The lack of studies on JNK3 in tissues other than the brain and testis is disconcerting and probably leads to a neglect of its potential role in important processes of metastasis. Recently, the influence of JNK3 in the circulatory system, including its importance in angiogenesis, was demonstrated. ⁴³ JNK3 is inactivated by promoter methylation in a variety of cancer cell lines, both immune and epithelial in origin. ¹¹¹ Its function in the prevention of cytokine-mediated apoptosis in pancreatic β-cells has also been noted recently. ¹¹² This mechanism involves Akt2 and, given the established role of Akt in tumor cell survival, could allude to potentially critical JNK3 functions in CTCs. Additional studies to discover the patterns of JNK3 expression in various tissues may find that JNK3 has both compensatory and contradictory functions that affect the ability of JNK1 and JNK2 to carry out their characteristic activities.

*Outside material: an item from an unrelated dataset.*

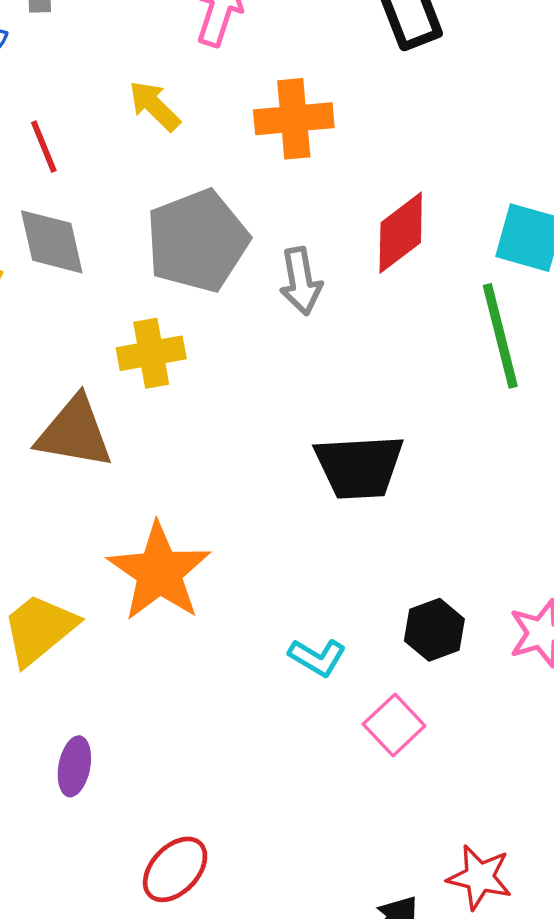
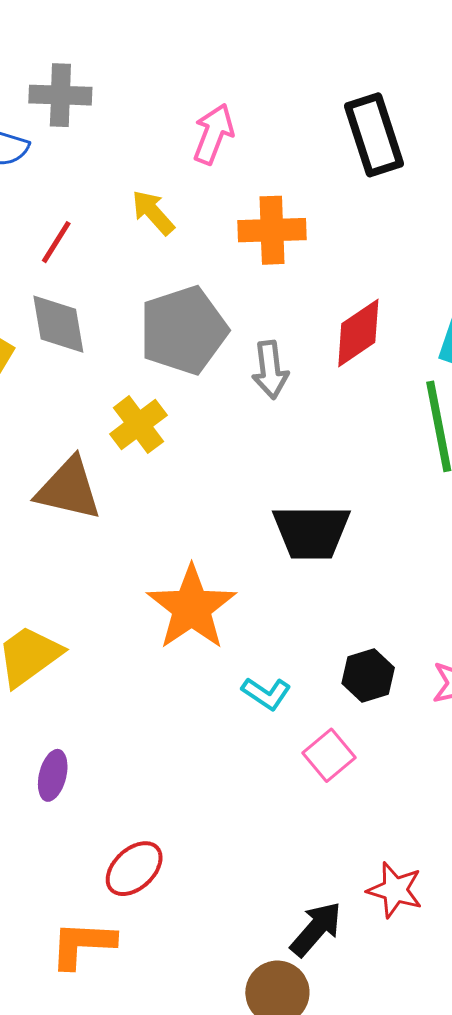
red line: (44, 147) -> (56, 242), turned 51
yellow cross: (151, 353) -> (138, 425), turned -30
orange star: (159, 572) -> (192, 608), moved

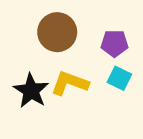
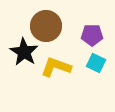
black star: (31, 91) -> (24, 52), moved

Importance of JNK Cross-Talk

It is unclear how the ablation or inhibition of individual isoforms of JNK affects the activity of uninhibited isoforms. For example, JNK2 in jnk1^–/– cells necessarily possesses an increased potential to interact with mutual JNK binding partners and alter its function. This leads to a question of whether jnk1^–/– phenotypes are driven by acquired functions of JNK2 (and JNK3) or if the functions uncovered are truly JNK1 specific. This calls into question whether JNK inhibitors used to treat metastatic disease would be beneficial or harmful. This question has yet to be satisfactorily answered. Several research groups have attempted to address this concern by assessing JNK activity in single and combined JNK-deficient MEFs, diabetes models, and cancer. MEF studies are indeed interesting, but the model does not allow for the assessment of complex tissue behaviors, and results have already been shown to diverge from cancer and metastasis models specifically. Dual and single knockout models of lung cancer and mammary tumorigenesis, however, show great promise. The potential that JNKs possess tissue- specific effects in cancer is very interesting and important for cancer biology. Clearly, many more model- and tissue-specific studies need to be carried out to unravel the convoluted workings of these proteins in various systems.

JNK Inhibitors for Human Disease

A potent JNK inhibitor is currently in phase II clinical trials from Celgene (Summit, NJ). This drug inhibits fibrosis in mice, and patients in these trials are receiving treatment for autoimmune diseases, pulmonary fibrosis, and discoid lupus. Information is not yet available about the efficacy of this inhibitor or its possible side effects, which is a great concern considering the number of tissues in which JNKs are highly active. Yet with further research into the field, inhibitors of specific JNK isoforms could prevent side effects associated with pan-JNK inhibition. Clinical trials with JNK inhibitors will require careful consideration of the most efficacious treatment approaches with other standard therapies to optimize patient outcomes.